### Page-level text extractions
========================

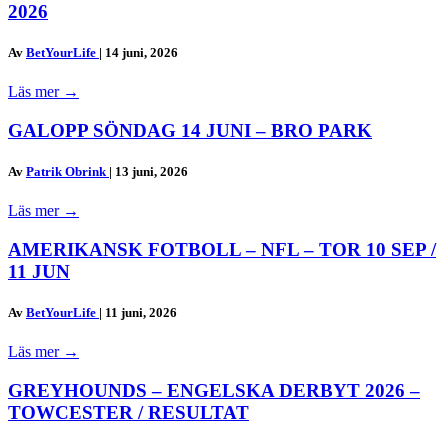
2026
Av
BetYourLife
|
14 juni, 2026
Läs mer
→
GALOPP SÖNDAG 14 JUNI – BRO PARK
Av
Patrik Obrink
|
13 juni, 2026
Läs mer
→
AMERIKANSK FOTBOLL – NFL – TOR 10 SEP /
11 JUN
Av
BetYourLife
|
11 juni, 2026
Läs mer
→
GREYHOUNDS – ENGELSKA DERBYT 2026 –
TOWCESTER / RESULTAT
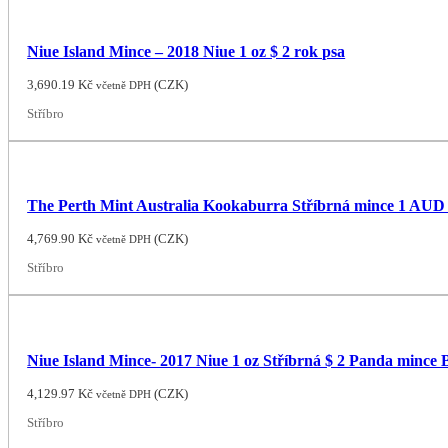
Niue Island Mince – 2018 Niue 1 oz $ 2 rok psa
3,690.19
Kč
(
CZK
)
včetně DPH
Stříbro
The Perth Mint Australia Kookaburra Stříbrná mince 1 AUD
4,769.90
Kč
(
CZK
)
včetně DPH
Stříbro
Niue Island Mince- 2017 Niue 1 oz Stříbrná $ 2 Panda mince
4,129.97
Kč
(
CZK
)
včetně DPH
Stříbro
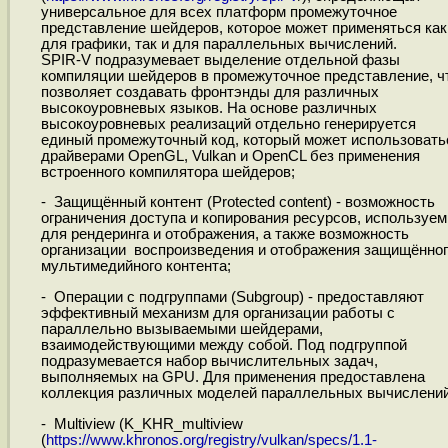
универсальное для всех платформ промежуточное
представление шейдеров, которое может применяться как
для графики, так и для параллельных вычислений.
SPIR-V подразумевает выделение отдельной фазы
компиляции шейдеров в промежуточное представление, ч
позволяет создавать фронтэнды для различных
высокоуровневых языков. На основе различных
высокоуровневых реализаций отдельно генерируется
единый промежуточный код, который может использовать
драйверами OpenGL, Vulkan и OpenCL без применения
встроенного компилятора шейдеров;
- Защищённый контент (Protected content) - возможность
ограничения доступа и копирования ресурсов, используе
для рендеринга и отображения, а также возможность
организации воспроизведения и отображения защищённог
мультимедийного контента;
- Операции с подгруппами (Subgroup) - предоставляют
эффективный механизм для организации работы с
параллельно вызываемыми шейдерами,
взаимодействующими между собой. Под подгруппой
подразумевается набор вычислительных задач,
выполняемых на GPU. Для применения предоставлена
коллекция различных моделей параллельных вычислений
- Multiview (K_KHR_multiview
(
https://www.khronos.org/registry/vulkan/specs/1.1-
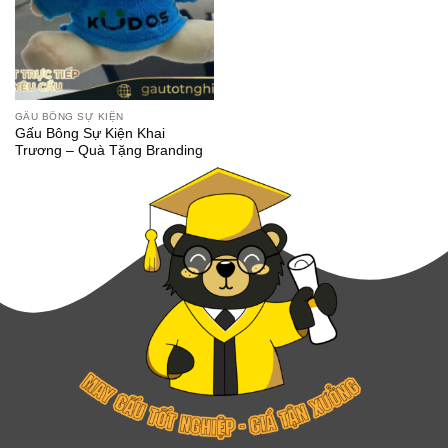
GẤU BÔNG SỰ KIỆN
Gấu Bông Sự Kiện Khai
Trương – Quà Tặng Branding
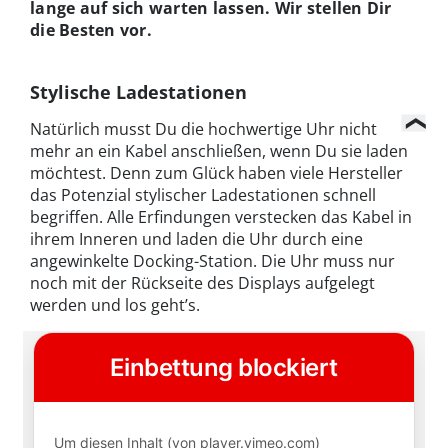
lange auf sich warten lassen. Wir stellen Dir
die Besten vor.
Stylische Ladestationen
Natürlich musst Du die hochwertige Uhr nicht
mehr an ein Kabel anschließen, wenn Du sie laden
möchtest. Denn zum Glück haben viele Hersteller
das Potenzial stylischer Ladestationen schnell
begriffen. Alle Erfindungen verstecken das Kabel in
ihrem Inneren und laden die Uhr durch eine
angewinkelte Docking-Station. Die Uhr muss nur
noch mit der Rückseite des Displays aufgelegt
werden und los geht’s.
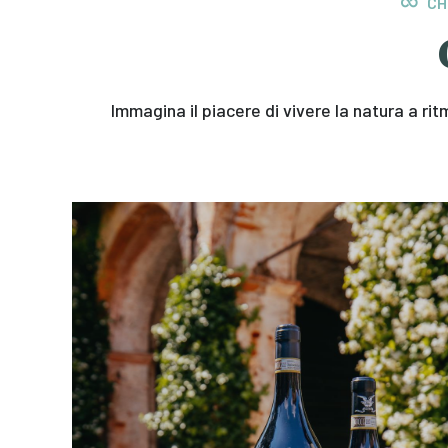
CH
Immagina il piacere di vivere la natura a r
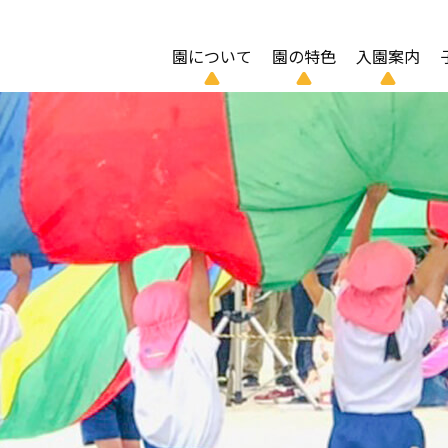
園について
園の特色
入園案内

========================

### About this exercise
Pick out the lines above containing the word "шейдеров", then copy them.

### Written solution
представление шейдеров, которое может применяться как
компиляции шейдеров в промежуточное представление, ч
встроенного компилятора шейдеров;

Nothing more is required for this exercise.